Effects of Zr4+ and Hf4+ substitution on the structure and dielectric response of Ba4Sm9.33Ti18O54 ceramics

Microwave dielectric ceramics with high relative permittivity (εr) are commonly used for the miniaturation of microwave devices. The dielectric loss mechanism of microwave dielectric ceramics, as well as the property modification, has been a concerned topic among scholars. Herein, the lattice structure, defects, and broadband dielectric response of Zr4+ and Hf4+ substituted Ba4Sm9.33Ti18O54 (BST) ceramics are systematically examined. The negative temperature coefficient of resonant frequency (τf) of BST ceramics can be tuned to near zero via ion substitution, owing to the Sm2Ti2O7 second phase with a large positive τf.
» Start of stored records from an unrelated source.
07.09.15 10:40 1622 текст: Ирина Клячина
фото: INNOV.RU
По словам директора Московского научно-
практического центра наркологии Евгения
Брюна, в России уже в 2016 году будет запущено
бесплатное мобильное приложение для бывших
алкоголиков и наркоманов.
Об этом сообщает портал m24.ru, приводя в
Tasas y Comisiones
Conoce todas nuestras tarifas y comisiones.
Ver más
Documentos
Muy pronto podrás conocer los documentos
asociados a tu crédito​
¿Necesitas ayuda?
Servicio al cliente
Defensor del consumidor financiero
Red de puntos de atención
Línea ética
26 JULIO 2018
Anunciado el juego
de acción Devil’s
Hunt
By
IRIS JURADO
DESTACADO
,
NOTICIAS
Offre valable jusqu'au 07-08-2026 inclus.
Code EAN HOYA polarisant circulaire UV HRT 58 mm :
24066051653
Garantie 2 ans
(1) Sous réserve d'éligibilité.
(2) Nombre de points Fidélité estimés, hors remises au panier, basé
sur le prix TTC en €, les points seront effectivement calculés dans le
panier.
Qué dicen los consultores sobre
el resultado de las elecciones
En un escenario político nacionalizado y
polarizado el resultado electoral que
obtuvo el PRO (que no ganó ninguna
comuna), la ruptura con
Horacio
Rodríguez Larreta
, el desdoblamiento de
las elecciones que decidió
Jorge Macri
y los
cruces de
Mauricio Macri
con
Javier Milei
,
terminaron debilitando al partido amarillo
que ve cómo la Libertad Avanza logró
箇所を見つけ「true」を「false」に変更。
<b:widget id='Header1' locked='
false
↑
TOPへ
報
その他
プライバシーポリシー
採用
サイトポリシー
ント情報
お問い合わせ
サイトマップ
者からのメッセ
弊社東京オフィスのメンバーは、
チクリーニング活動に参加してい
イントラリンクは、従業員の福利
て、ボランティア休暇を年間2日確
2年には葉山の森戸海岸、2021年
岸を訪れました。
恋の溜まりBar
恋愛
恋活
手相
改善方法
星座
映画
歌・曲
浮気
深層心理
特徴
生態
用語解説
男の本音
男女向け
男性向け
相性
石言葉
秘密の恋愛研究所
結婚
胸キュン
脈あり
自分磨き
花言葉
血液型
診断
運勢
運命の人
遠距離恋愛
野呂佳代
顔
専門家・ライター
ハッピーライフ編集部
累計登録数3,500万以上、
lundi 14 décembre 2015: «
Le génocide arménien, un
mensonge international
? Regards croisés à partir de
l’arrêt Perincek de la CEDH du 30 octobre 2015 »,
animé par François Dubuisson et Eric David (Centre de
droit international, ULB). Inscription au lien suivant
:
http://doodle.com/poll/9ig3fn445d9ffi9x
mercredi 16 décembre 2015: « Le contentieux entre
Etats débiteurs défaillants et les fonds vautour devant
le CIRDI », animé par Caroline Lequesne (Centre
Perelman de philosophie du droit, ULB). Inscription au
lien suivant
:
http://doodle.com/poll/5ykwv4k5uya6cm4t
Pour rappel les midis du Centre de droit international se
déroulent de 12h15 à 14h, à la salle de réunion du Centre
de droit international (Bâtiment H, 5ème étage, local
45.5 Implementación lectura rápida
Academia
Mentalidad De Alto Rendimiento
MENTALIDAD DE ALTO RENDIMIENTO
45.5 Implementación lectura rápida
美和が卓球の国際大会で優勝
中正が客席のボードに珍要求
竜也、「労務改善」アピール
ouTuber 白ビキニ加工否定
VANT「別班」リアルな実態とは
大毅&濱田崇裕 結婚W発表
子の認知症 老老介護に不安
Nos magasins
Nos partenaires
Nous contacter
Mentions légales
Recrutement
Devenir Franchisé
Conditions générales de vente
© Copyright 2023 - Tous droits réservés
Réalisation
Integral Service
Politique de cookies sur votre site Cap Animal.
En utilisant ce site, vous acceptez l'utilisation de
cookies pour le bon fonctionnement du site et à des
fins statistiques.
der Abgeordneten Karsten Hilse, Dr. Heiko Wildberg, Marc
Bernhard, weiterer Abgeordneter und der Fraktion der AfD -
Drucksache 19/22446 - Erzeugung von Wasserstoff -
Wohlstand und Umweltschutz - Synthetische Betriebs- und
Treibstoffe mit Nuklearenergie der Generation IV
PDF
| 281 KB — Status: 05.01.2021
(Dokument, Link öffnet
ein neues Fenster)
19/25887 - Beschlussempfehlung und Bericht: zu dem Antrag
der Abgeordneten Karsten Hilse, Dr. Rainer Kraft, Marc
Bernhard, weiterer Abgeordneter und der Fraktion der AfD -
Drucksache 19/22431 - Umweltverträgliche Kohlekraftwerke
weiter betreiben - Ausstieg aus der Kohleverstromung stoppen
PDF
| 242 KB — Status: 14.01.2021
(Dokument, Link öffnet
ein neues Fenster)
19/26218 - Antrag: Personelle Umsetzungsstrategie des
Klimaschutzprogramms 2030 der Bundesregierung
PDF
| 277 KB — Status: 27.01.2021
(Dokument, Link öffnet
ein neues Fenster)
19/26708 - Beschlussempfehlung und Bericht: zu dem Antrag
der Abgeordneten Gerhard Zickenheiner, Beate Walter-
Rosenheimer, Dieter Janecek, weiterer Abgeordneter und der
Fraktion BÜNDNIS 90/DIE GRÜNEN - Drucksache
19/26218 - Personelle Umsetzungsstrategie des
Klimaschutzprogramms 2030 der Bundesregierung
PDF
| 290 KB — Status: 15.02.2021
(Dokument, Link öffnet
Optimal microwave dielectric properties of εr = 81.3, Q × f = 10,800 GHz, and τf = −4.6 ppm/°C are achieved. The lattice vibration behavior and defect concentration are analyzed by Raman spectra and thermally stimulated depolarization currents (TSDC), respectively. The increasing volume of the unit cell and TiO6 octahedra, which is because of the large-radius substitution ions, leads to an increase in lattice vibration damping factor and the generation of more oxygen vacancies (VO∙∙). Therefore, the dielectric losses in the microwave and terahertz (THz) bands increase after substitution. Meanwhile, the low-frequency dielectric losses at high temperatures also increase due to the weak restraint of carriers by the lattice. The broadband loss mechanism of Zr4+ and Hf4+ substituted BST ceramics related to lattice vibration and defects might be referenced for developing low-loss dielectric ceramics.